Question

Identify the homoleptic complexes with odd number of d-electrons in the central metal:

(A) [FeO₄]²⁻      (B) [Fe(CN)₆]³⁻

(C) [Fe(CN)₅NO]²⁻      (D) [CoCl₄]²⁻

(E) [Co(H₂O)₃F₃]

Choose the correct answer from the options given below :

• A. (B) and (D) only
• B. (C) and (E) only
• C. (A), (B) and (D) only
• D. (A), (C) and (E) only

Hint:

To identify complexes with odd numbers of d-electrons, determine the oxidation state of the central metal and subtract the oxidation state from the total number of electrons in the neutral atom.

Answer 1

The Correct Option is A

- (A) \([FeO_4]^{2-}\): Iron in this complex is in the +2 oxidation state, with \( d^6 \) electrons. Since 6 is an even number, this complex does not meet the requirement for an odd number of d-electrons.
- (B) \([Fe(CN)_6]^{3-}\): Iron in this complex is in the +3 oxidation state, with \( d^5 \) electrons. This gives an odd number of d-electrons, so this is a homoleptic complex with odd d-electrons.
- (C) \([Fe(CN)_6]^{2-}\): Iron is in the +2 oxidation state with \( d^6 \) electrons. This complex has an even number of d-electrons.
- (D) \([CoCl_4]^{2-}\): Cobalt in this complex is in the +2 oxidation state, with \( d^7 \) electrons.

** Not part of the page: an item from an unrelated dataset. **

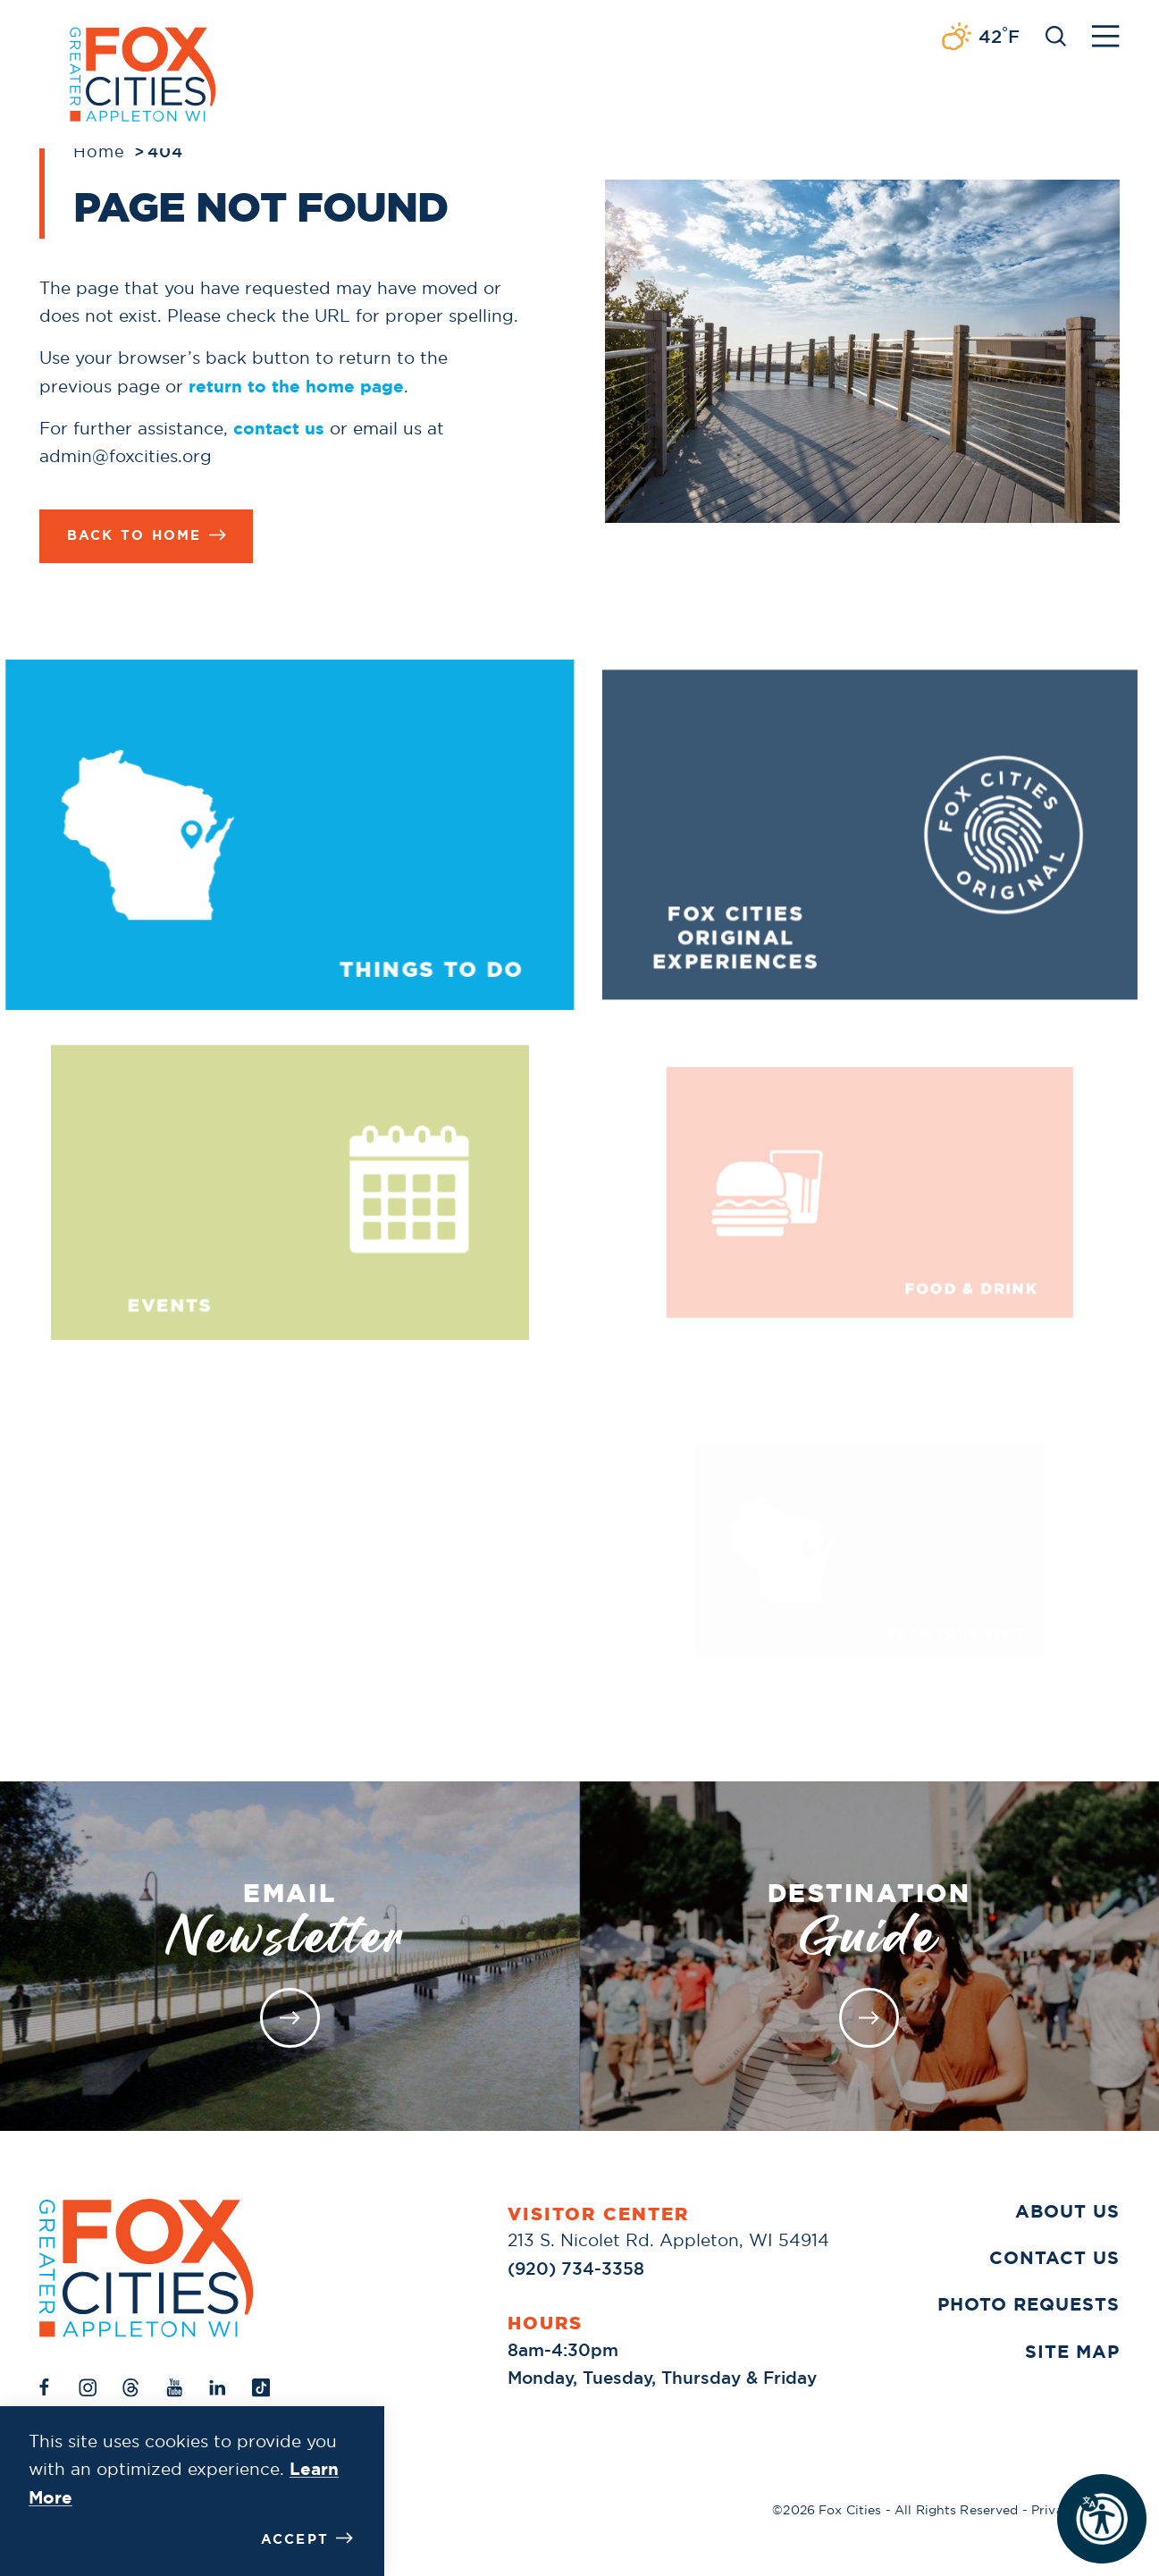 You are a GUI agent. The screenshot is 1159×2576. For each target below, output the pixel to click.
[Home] (146, 2268)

This gives an odd number of d-electrons, so this is a homoleptic complex with odd d-electrons.
- (E) \([Co(H_2O)_6]^{3+}\): Cobalt in the +3 oxidation state has \( d^6 \) electrons, which is an even number.

Thus, the correct answer is (1) (B) and (D) only.

Answer 2

Step 1: Understand the question.
We are asked to identify the homoleptic complexes (complexes having identical ligands) that contain a central metal atom with an odd number of d-electrons.

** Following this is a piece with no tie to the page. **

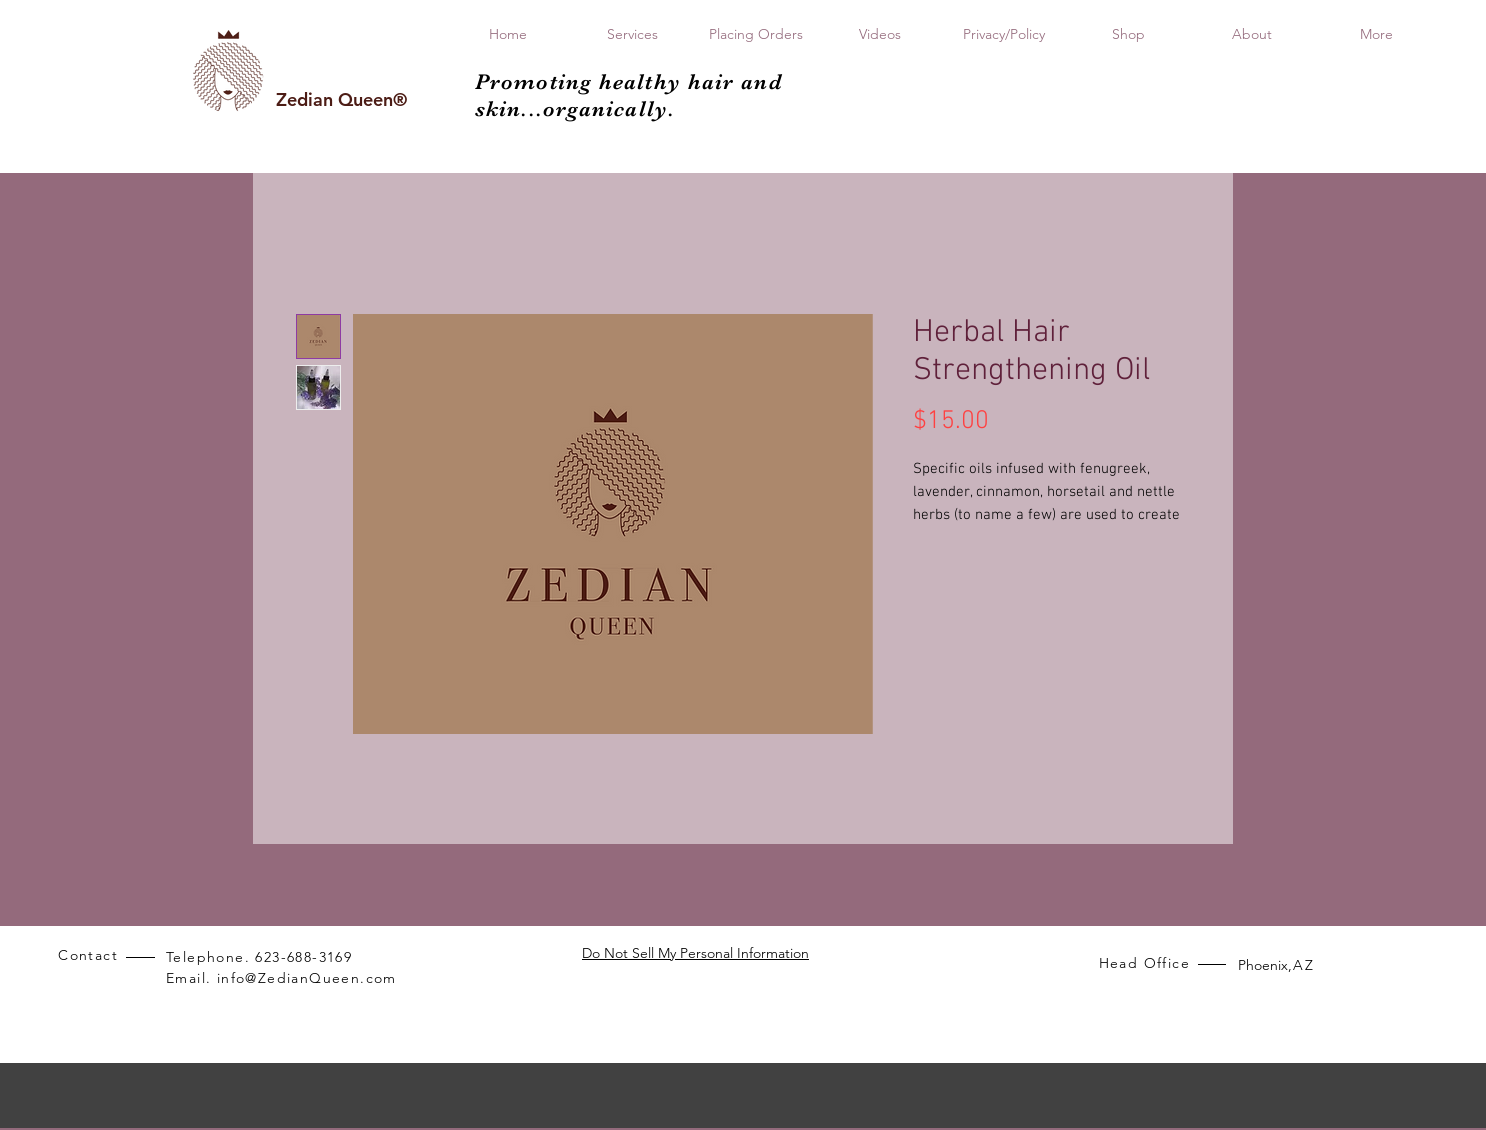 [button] (1128, 34)
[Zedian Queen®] (341, 100)
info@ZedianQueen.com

Step 2: Analyze each complex.
(A) [FeO₄]²⁻
Oxidation state of Fe: Let it be x.
\[ x + 4(-2) = -2 \Rightarrow x = +6 \] Electronic configuration of Fe (Z = 26): [Ar] 3d⁶ 4s²
Fe⁶⁺ → [Ar] 3d⁰ (no d-electrons)
Therefore, it has 0 d-electrons and is not odd. Also, this complex is homoleptic but does not have an odd number of d-electrons.

(B) [Fe(CN)₆]³⁻
Oxidation state of Fe: Let it be x.
\[ x + 6(-1) = -3 \Rightarrow x = +3 \] Fe³⁺ → [Ar] 3d⁵
Thus, there are 5 d-electrons (odd number). The ligands (CN⁻) are identical, making it a homoleptic complex.
Hence, (B) is correct.

(C) [Fe(CN)₅NO]²⁻
This complex contains two different types of ligands (CN⁻ and NO), so it is heteroleptic and does not qualify as homoleptic. Hence, (C) is incorrect.

(D) [CoCl₄]²⁻
Oxidation state of Co: Let it be x.
\[ x + 4(-1) = -2 \Rightarrow x = +2 \] Co²⁺ → [Ar] 3d⁷
Thus, it has 7 d-electrons (odd number). All ligands are identical (Cl⁻), making it homoleptic.
Hence, (D) is correct.

(E) [Co(H₂O)₃F₃]
Contains two different types of ligands (H₂O and F⁻), making it heteroleptic. Hence, (E) is incorrect.

Step 3: Conclusion.
Homoleptic complexes with an odd number of d-electrons are (B) and (D).

Final Answer:
\[ \boxed{(B) \text{ and } (D) \text{ only}} \]